Ojos que no ven, corazón que no siente. Más de un futbolero (dícese del aficionado acérrimo al balompié) de Puerto de Sagunto comprobó en sus propias carnes que el refranero español no falla. Un inoportuno apagó obligó a estos ilusionados hinchas a movilizarse para ver el partido de la selección. “Mejor si me hubiera quedado en casa”, pensó alguno.
Los afectados residen en la avenida de la Hispanidad, una de las más céntricas del núcleo porteño. Como millones de españoles, estos vecinos esperaban ayer desde que empezó el día las ansiadas 21 horas. Jornada laboral finalizada y partido de octavos del Mundial, donde la Selección podía devolver a Francia la eliminación de la Eurocopa de 2000. ¿Un mundo perfecto? Pues no y desde el principio.
El primer mal presagio de una noche amarga para la afición española llegó unos 60 minutos antes del partido. Los 1.600 vecinos y trabajadores de esta zona de Puerto de Sagunto se quedaron sin luz cerca de las ocho de la tarde. El suministro eléctrico no se restableció por completo hasta hora y media después, una vez iniciado el esperado partido de España en el Mundial.
Caos circulatorio
Los semáforos dejaron de funcionar y esto provocó cierto caos circulatorio en toda la zona pero, afortunadamente, no se produjo ningún accidente de gravedad.

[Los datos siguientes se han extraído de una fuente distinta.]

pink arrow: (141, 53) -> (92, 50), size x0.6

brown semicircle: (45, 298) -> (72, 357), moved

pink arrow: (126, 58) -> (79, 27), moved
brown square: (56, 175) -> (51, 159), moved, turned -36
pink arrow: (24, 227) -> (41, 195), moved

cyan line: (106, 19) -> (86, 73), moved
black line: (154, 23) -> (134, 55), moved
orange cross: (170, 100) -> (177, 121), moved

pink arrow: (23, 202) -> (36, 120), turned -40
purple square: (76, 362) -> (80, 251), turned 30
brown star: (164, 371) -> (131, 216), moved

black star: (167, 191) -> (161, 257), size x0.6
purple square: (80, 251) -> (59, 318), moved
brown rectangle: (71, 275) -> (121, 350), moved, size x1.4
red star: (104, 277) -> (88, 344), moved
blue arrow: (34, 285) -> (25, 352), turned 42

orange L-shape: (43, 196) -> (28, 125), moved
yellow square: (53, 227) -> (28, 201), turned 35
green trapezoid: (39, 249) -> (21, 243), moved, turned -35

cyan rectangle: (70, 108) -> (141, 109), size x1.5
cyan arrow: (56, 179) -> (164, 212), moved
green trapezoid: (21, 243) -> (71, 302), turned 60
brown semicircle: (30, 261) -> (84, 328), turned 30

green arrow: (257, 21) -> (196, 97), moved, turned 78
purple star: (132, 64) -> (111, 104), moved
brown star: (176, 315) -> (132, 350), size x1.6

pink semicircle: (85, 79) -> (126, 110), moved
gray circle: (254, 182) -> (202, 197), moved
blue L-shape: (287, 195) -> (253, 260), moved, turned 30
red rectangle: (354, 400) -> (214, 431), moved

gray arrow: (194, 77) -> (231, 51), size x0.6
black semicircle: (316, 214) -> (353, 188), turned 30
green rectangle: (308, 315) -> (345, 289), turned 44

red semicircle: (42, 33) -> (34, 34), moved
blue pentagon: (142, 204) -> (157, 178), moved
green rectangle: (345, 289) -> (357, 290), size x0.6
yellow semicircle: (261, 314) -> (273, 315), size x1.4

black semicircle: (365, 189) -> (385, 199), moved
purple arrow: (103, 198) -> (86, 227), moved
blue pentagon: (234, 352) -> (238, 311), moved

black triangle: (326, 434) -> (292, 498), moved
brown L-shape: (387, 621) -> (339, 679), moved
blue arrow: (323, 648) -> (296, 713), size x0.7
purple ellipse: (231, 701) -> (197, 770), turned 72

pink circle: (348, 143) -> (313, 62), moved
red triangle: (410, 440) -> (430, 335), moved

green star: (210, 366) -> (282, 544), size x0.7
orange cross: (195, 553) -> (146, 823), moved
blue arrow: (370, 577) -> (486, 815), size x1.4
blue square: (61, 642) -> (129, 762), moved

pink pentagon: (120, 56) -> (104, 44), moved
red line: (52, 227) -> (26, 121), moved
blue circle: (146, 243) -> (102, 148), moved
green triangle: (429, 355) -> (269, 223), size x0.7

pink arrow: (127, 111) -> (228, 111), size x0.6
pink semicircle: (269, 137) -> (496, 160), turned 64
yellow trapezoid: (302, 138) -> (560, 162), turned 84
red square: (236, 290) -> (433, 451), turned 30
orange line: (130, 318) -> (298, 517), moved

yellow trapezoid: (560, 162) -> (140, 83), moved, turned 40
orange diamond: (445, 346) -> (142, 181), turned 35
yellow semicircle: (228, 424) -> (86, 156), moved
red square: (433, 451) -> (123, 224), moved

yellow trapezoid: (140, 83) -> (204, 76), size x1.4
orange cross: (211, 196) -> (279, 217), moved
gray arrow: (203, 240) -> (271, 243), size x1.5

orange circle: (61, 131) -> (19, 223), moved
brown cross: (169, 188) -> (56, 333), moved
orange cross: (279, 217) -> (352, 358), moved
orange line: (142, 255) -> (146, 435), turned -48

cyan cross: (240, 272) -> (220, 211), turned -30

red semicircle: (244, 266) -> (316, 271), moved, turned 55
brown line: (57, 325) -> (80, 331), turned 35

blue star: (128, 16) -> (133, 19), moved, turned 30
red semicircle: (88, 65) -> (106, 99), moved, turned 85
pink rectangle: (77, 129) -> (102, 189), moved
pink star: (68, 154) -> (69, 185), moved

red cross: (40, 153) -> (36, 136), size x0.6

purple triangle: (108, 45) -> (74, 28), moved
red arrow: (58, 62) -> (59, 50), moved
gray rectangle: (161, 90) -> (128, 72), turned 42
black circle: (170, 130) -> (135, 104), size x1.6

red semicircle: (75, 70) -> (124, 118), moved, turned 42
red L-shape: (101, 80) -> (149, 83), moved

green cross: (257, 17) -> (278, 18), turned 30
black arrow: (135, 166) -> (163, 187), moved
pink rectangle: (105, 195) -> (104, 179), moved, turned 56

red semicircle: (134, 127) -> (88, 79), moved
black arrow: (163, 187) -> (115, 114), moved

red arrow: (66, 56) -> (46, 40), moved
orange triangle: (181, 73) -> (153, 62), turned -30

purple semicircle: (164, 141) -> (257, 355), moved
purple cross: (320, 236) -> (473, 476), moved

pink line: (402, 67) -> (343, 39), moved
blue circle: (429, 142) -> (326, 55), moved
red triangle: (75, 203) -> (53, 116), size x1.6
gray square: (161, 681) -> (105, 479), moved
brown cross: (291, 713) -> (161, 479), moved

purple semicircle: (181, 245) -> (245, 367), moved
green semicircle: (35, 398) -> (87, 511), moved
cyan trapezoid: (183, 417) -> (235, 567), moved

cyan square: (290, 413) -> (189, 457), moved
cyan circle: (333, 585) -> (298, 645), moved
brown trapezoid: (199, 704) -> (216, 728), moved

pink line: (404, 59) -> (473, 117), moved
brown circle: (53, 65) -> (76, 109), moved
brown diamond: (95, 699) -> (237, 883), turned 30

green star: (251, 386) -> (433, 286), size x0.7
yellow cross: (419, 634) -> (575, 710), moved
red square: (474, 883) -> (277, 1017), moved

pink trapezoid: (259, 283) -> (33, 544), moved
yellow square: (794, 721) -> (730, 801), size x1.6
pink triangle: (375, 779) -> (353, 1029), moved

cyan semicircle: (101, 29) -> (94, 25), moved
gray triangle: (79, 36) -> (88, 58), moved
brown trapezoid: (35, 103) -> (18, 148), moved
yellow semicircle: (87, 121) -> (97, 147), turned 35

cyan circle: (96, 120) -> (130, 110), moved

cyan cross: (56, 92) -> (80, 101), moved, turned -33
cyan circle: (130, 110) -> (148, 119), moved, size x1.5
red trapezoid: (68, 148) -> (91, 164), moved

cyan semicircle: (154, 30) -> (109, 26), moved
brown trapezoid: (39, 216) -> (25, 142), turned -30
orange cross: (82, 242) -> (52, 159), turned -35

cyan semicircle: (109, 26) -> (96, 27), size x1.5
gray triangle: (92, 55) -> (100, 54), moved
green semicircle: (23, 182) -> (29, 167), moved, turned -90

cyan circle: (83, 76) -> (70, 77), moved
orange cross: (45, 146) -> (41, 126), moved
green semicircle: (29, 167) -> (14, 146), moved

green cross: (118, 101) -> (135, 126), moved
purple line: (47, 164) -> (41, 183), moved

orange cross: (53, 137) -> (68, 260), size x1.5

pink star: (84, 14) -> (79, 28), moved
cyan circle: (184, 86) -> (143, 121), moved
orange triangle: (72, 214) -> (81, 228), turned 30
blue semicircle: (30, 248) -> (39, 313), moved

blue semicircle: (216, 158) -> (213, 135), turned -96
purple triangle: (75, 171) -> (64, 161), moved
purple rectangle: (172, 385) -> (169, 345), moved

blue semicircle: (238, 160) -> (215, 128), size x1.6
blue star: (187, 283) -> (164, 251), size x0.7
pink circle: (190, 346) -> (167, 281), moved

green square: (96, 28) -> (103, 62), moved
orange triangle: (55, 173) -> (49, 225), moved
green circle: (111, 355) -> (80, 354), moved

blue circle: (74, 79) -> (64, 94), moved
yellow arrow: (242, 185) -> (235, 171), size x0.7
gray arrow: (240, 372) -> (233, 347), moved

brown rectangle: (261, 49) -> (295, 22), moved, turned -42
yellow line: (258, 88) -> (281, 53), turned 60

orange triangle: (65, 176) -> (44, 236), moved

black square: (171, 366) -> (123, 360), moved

Los trabajadores de la zona también se vieron impedidos a la hora de realizar sus tareas y de esta forma comercios, clínicas, bares, y demás establecimientos tuvieron que tomarse una pausa obligada al no haber luz para realizar sus funciones.
Todo esto hubiese sido lo más destacable ante cualquier otro apagón. No obstante, en el del martes, la avenida de la Hispanidad de Puerto de Sagunto se convirtió en una especie de ciudad fantasma.
Caos circulatorio y bloqueo de los comercios aparte, lo que más dolió a muchos de estos vecinos fue el no poder ver parte de la retransmisión del España-Francia. Para poder presenciarlo tuvieron que desplazarse ya que en los bares más cercanos a sus domicilios tampoco había luz.
A las 21 horas, esta popular avenida se quedó vacía, ya que los residentes afectados se trasladaron a otros lugares del municipio para presenciar el partido. Según fuentes de Iberdrola, a la media hora del apagón se restableció la situación en el 40% de los casos y el resto se normalizó hora y media después del fallo en el suministro eléctrico tras solucionar la avería. Para entonces, tras el decepcionante desenlace del encuentro, muchos pensaron que más valdría haberse ido de paseo a la playa.